What is being asked
Pull out all lines from the listing below in which the word "auch" appears.

● ● ● ● ●

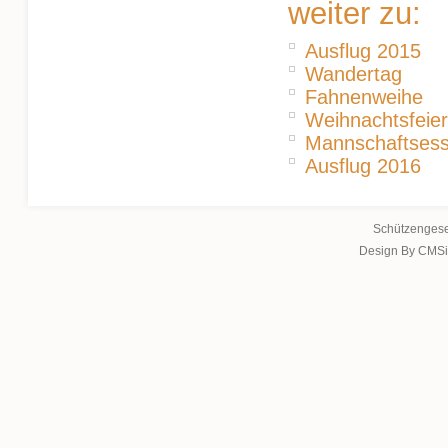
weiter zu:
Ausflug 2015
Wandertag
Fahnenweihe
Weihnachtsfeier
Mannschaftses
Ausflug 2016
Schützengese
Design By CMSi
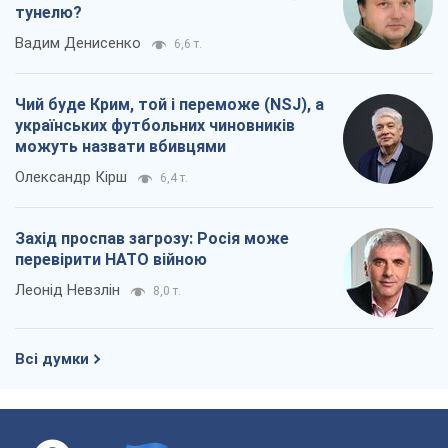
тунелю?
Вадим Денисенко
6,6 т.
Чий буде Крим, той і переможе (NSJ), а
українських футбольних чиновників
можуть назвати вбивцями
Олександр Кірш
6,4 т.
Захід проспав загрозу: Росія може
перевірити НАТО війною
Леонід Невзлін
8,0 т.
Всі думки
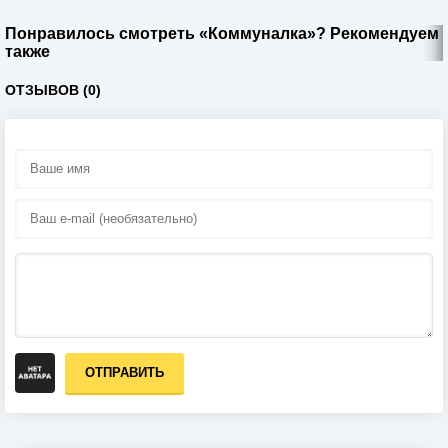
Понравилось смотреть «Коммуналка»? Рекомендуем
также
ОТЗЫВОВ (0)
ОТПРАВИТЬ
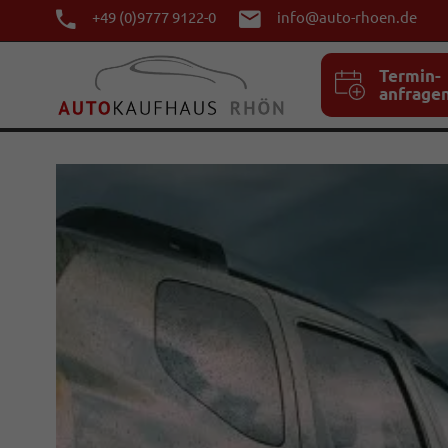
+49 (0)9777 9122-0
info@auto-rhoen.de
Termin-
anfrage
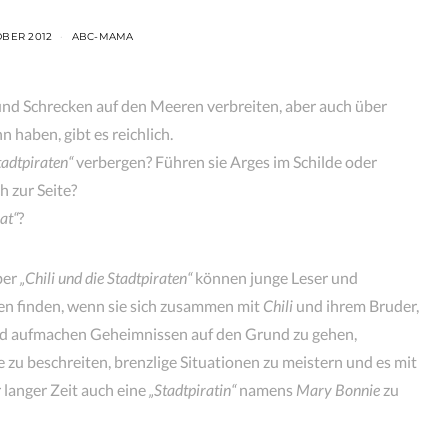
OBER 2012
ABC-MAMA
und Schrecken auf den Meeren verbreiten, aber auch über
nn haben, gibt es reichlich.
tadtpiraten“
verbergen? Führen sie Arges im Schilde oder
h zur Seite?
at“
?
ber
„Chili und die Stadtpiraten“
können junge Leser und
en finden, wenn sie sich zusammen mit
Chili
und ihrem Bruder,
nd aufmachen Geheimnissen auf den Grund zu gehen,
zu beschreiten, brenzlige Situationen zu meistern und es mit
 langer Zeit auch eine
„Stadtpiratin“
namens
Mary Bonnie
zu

● ● ● ● ●

Solution to this problem
und Schrecken auf den Meeren verbreiten, aber auch über
 langer Zeit auch eine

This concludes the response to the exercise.